══ GIVEN INFORMATION ══

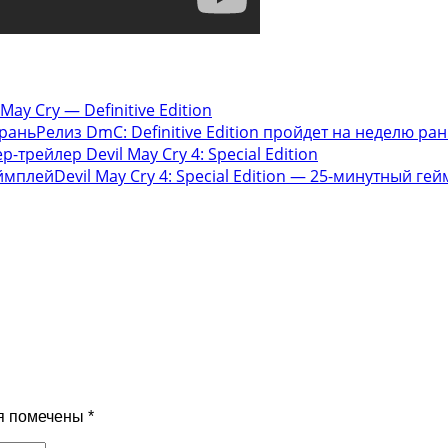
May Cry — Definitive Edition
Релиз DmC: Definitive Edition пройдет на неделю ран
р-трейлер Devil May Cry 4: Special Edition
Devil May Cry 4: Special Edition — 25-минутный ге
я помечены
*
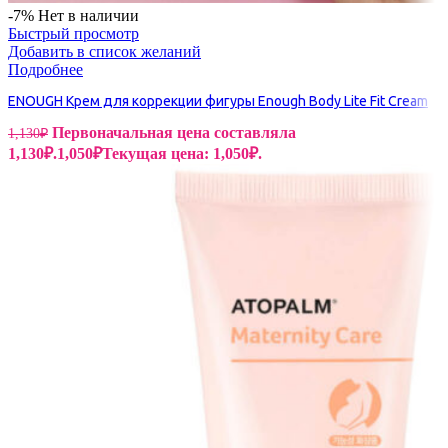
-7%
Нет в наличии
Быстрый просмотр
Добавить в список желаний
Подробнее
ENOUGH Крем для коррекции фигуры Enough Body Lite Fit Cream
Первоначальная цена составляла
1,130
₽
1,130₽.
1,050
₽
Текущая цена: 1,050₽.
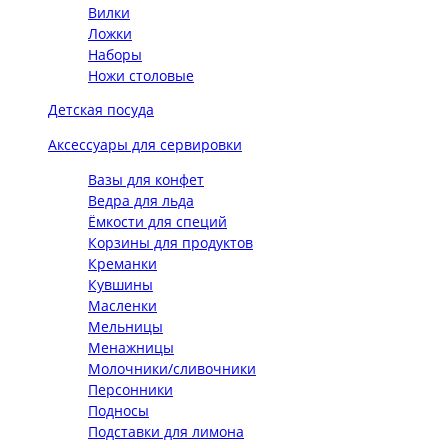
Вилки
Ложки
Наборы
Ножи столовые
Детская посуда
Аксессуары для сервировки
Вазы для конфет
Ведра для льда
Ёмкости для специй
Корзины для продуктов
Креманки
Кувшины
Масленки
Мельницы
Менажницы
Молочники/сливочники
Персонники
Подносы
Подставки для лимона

═══

**THE PROBLEM**
If a line in the records above has the word "цена", copy it out.

**FINAL ANSWER**
Первоначальная цена составляла
Текущая цена: 1,050₽.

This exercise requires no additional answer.